Paul Tumey: Books One and Two together are about 600 pages? It’s an ambitious work. And, like Maus, Fun Home, etc. it’s got something different and new and, if you’ll pardon the word, strange, to offer. Was it hard to find a publisher?
Emil Ferris: The two books together are coming in at closer to 800 pages between the two. And yes! It was a challenge. I have a great agent who held with me throughout the trials of the thing. The book was noticed early on by Katie Adams and initially the book was slated to come out with the extremely wonderful publisher for whom she worked, but, when finally they had the book in hand the publisher felt that I would be best off to do it differently. (The head of this company, Judith Gurewich is a total mensch!) That publisher decided to ask nothing back from the support they gave me to complete the work. I was deeply grateful, utterly broke and completely lost when they decided not to publish it. So Holly Bemiss and myself, we hit the (publishing) street like two Depression Era sales dames carrying worn suitcases full of encyclopedias (my book, “the big monster”). We went from town to town and then were ‘taken in” by the kindly folks at Fantagraphics, Gary Groth and Eric Reynolds, who just threw everything behind the book they could.
The great graphic designer and illustrator Alan Aldridge has passed away. He was best known to comics readers as the co-editor of the Penguin Book of Comics, one of the earliest cross-genre anthologies of the medium.
Welcome back from the Presidents' Day weekend. Joe McCulloch is here as usual this morning with his guide to the Week in Comics! This time, his spotlight picks include new books from Vanessa Davis and Elaine Lee & Michael Kaluta. He also writes at some length about a Slovenian funny-animal detective comic.
I will suggest that the first issue of Animal Noir is pretty much drenched in allegory - look at the hoodie on that zebra toward the bottom right... these are not uncharged symbols, and the creators are not unaware of that charge, suggesting an animal metropolis of upper-class lions (royalty of the animal kingdom, natch) who for some reason have managed to stem their predatory impulses into socially acceptable means of feeding on the less-advantaged classes of zebras and gazelles. Animals now behave as humans, complete with interracial (species) relationships; in fact, some of these relationships are strictly economic, as in the shadowy world of "hunt porn," where certain species simulate the process of being hunted and devoured by predators, for the gratification of those same predators flattering themselves as old-fashioned wild animals at home.
Joe doesn't mention it, but some of the potential problems he detects here are very close to the ones that marred Zootopia.
And we also present Cynthia Rose's appreciation for the late Andre Franquin.
Was Belgian Andre Franquin (1924-1997) comics' greatest draftsman?
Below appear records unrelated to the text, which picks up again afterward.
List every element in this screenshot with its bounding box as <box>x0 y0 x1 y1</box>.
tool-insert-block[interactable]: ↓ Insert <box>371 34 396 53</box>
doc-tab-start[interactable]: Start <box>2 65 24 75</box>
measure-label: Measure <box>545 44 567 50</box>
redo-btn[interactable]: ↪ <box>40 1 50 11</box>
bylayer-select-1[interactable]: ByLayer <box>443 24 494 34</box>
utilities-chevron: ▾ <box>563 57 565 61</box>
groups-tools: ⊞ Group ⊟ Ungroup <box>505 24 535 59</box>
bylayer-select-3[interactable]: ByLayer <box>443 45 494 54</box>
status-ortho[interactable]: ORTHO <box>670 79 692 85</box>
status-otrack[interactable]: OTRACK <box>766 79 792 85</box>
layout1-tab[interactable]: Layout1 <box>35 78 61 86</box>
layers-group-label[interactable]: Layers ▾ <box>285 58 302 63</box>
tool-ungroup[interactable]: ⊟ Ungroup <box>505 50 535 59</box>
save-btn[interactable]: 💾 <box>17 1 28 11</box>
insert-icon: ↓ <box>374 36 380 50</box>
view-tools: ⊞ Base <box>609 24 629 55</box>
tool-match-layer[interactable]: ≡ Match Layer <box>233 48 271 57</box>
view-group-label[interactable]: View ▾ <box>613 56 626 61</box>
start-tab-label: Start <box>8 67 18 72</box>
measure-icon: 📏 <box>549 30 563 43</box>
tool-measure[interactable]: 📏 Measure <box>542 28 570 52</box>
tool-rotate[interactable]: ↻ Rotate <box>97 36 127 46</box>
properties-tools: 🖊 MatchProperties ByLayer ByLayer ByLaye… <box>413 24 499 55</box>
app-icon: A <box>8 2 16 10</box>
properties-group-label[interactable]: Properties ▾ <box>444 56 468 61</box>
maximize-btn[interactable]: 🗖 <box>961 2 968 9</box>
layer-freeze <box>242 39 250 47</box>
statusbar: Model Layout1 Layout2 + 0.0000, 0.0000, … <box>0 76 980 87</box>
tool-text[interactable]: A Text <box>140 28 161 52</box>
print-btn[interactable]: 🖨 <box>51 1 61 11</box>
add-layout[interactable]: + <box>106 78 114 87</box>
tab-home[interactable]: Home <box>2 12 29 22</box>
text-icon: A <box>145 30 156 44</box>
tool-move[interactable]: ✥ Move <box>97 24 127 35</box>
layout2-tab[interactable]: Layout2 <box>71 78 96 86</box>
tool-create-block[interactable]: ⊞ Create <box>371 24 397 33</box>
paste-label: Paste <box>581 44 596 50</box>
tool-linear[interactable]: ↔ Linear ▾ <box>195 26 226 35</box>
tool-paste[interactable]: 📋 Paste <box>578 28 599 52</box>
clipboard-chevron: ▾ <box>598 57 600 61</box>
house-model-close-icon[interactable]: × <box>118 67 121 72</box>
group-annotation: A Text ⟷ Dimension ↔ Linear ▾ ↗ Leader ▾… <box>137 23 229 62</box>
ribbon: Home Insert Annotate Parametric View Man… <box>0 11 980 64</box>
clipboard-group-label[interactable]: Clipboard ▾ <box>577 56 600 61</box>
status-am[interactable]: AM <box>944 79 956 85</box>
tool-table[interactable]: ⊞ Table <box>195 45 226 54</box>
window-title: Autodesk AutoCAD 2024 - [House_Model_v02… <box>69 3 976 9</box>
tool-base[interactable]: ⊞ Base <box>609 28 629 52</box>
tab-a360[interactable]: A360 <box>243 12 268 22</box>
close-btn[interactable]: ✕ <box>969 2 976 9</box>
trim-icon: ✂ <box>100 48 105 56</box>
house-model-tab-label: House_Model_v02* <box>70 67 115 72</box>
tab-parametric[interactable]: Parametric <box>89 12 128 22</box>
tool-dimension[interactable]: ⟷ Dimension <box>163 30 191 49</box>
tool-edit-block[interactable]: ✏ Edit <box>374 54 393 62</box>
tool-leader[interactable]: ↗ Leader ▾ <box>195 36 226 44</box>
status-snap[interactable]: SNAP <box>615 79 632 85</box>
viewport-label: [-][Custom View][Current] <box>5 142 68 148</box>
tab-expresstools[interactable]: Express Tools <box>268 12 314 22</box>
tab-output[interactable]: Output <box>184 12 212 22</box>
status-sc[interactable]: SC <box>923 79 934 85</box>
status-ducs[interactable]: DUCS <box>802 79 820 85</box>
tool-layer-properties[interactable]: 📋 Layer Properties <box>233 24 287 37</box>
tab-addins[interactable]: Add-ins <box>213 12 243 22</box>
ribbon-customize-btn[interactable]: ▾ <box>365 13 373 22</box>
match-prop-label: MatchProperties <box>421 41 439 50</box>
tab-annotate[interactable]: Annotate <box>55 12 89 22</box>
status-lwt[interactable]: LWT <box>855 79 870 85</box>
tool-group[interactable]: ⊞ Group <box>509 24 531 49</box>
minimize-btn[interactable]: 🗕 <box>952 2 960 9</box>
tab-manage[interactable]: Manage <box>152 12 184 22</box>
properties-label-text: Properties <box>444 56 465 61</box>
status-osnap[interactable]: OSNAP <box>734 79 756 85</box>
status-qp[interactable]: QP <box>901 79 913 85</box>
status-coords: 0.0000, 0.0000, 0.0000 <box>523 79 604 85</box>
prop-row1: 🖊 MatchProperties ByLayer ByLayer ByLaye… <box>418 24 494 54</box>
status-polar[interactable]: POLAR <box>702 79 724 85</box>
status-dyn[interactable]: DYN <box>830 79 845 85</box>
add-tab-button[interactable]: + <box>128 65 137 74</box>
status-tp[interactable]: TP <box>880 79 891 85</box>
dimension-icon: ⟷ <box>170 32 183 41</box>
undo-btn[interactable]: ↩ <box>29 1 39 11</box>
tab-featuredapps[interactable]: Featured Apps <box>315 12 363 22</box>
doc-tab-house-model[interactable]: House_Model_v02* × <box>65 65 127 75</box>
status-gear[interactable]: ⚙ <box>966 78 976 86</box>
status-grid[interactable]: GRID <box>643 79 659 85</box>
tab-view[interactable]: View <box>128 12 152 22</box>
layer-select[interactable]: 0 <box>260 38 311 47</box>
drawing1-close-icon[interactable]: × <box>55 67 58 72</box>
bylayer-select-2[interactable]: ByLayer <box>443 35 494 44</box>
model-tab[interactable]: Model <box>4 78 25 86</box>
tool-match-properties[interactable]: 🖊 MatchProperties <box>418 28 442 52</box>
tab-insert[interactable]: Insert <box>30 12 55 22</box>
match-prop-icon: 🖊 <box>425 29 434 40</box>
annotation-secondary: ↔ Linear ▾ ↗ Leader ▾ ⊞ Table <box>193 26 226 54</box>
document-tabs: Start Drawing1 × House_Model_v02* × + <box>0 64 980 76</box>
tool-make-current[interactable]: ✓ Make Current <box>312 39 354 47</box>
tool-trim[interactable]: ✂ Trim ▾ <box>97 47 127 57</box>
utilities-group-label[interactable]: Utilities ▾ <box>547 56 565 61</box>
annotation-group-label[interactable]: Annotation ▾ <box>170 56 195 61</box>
One colleague who certainly thought so was Hergé. "Franquin", he declared, "is a great artist. Next to him, I'm only a mediocre pen-pusher." Fantagraphics' Kim Thompson agreed with Tintin's creator. "In terms of ultra-classic greatness," he once wrote me, "Hergé has that abstract line but Franquin has something else. He created the most complete, the most alive, the most absolute cartooniness in comics history."
A current Paris retrospective, Gaston, shares their views. It also honours a landmark birthday – the sixtieth year of Gaston Lagaffe, Franquin's most well-known character. Gaston, whose last name means "the blunder", is an dedicated idler in jeans and espadrilles. While hardly the first antihero of European comics, Gaston was one of their first post-adolescents. Franquin made him into a prototype of subversion.
Over three decades the artist honed Gaston's interests, showing him to be an inventor, a music fan, a DIY fanatic and an amateur chef. But, if his character exudes a Sixties effervescence it also has the era's disillusions. As Renaud Defiebre-Muller notes in the show, "Gaston pits personal autonomy against social control: against manners, against respect, against everyday decorum". Elevated to stardom by Franquin's graphic brilliance, this rebellion-by-default changed the rules of the bande dessinée.
—Reviews & Commentary. For the Chronicle of Higher Education, Lee Konstantinou writes about recent developments in academic comics studies.
But this success has given rise to a new set of problems. If an earlier generation of scholars passionately argued that academics should study comics, scholars now arriving on the scene are asking how best to do so. That is the question Bart Beaty and Benjamin Woo attempt to answer in their slim but illuminating volume, The Greatest Comic Book of All Time. Beaty, a professor of English at the University of Calgary, and Woo, an assistant professor of communication studies at Canada’s Carleton University, run through a series of contenders for the "greatest comic book" title, including Spiegelman’s Maus, the short works of Robert Crumb, the superhero oeuvre of Jack Kirby, Marjane Satrapi’s Persepolis, and so on.
Bart Beaty writes about what he considers to be last year's best comic, Philippe de Pierpont and Êric Lambé's Paysage après la bataille.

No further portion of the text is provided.